04 September,2024 08:37 AM IST | Mumbai | Dharmendra Jore
Maharashtra Dy CM Ajit Pawar. File pic
The Ajit Pawar faction of the Nationalist Congress Party (NCP) wants the Mahayuti partners, Bharatiya Janata Party (BJP) and Shiv Sena (Shinde) to share the Assembly seats on (electoral) merit basis. It has reminded about the discussion the partners had about it and is expected to take a tougher stand while negotiating on the table.
The Parliamentary Board of the NCP (AP) met in Mumbai on Tuesday. It discussed the basics of seat-sharing and preparation for the third phase of Ajit Pawar's Jansamvad Yatra. The board charted out a plan to review constituencies and prepare accordingly.
The party's State President Sunil Tatkare said after the meeting that the Lok Sabha elections had a formula of 'sitting getting' (incumbent party gets the constituency), "but it has been decided at the Mahayuti meeting that winnability should be one of the considerations for the Assembly elections".
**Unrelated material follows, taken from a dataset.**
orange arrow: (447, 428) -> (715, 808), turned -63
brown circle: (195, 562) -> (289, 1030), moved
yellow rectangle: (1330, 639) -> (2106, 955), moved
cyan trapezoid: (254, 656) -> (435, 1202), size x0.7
Tatkare said what Ajit Pawar said was not about contesting 60 seats. "He meant that the party had won 54 seats in 2019, and with independents and smaller parties supporting us, we are 60 MLAs.
He said we must have this [least] number in mind while going ahead in preparations," added Tatkare, indicating that the NCP would want more than 60 seats. Sources said the number could be somewhere near 80 seats.
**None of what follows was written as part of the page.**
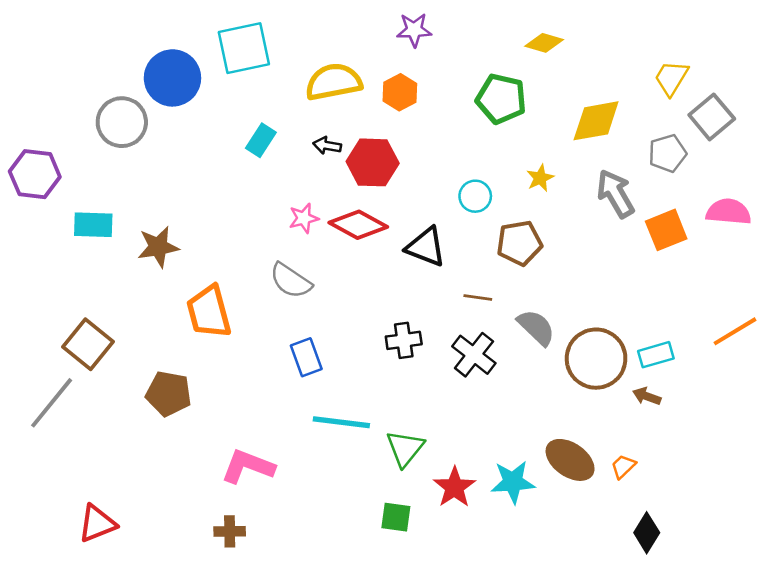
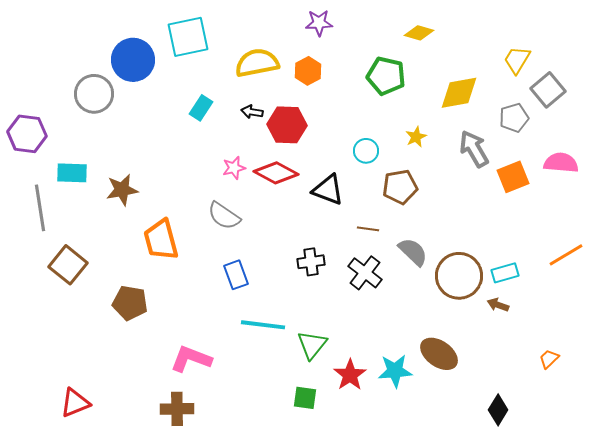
gray line: (52, 403) -> (40, 208), moved, turned -48
orange trapezoid: (623, 466) -> (549, 359), moved
brown cross: (230, 531) -> (177, 409), size x1.4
The Maharashtra Assembly has 288 seats. The BJP along with its supporting cast totals 115, and the Shinde Sena has 40 of its own. Some independents and smaller parties that had pledged support to Shinde during the 2022 coup are not sure about a political stand yet.
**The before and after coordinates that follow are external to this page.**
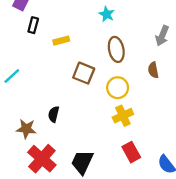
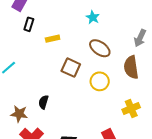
brown ellipse: (116, 49) -> (100, 48), turned -45
brown semicircle: (153, 70) -> (131, 67), size x1.6
yellow cross: (123, 116) -> (131, 109), moved

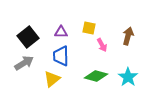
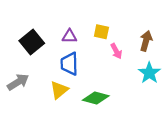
gray arrow: (24, 63) -> (18, 82), moved
green diamond: (96, 76) -> (96, 98), moved
cyan star: (128, 77) -> (149, 73), moved

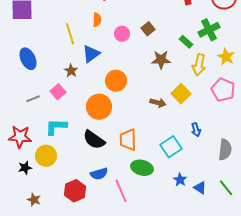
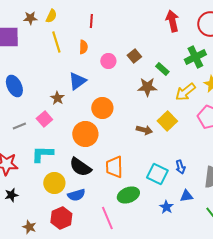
yellow line: (70, 34) -> (56, 42), moved
green rectangle: (186, 42) -> (162, 69), moved
yellow arrow: (199, 65) -> (185, 92), turned 40
blue arrow: (196, 130) -> (180, 167), moved
cyan square: (171, 147) -> (157, 174), turned -30
yellow circle: (46, 156) -> (54, 183), moved
green ellipse: (142, 168) -> (128, 195), turned -35
blue semicircle: (99, 174) -> (76, 195), moved
blue triangle: (200, 188) -> (186, 196), moved, turned -40
brown star: (34, 200) -> (29, 227), moved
In the Lok Sabha polls, Ajit Pawar's party was given only four seats, of which it won just one. In fact, it did not bicker much then and accepted the BJP's offers for exchanging segments. In one of the barters, NCP got a seat in Rajya Sabha, for vacating Satara for a BJP candidate. It is said that Ajit Pawar was promised a liberal share in the Assembly polls in return for the 'no-insistence policy' in Lok Sabha.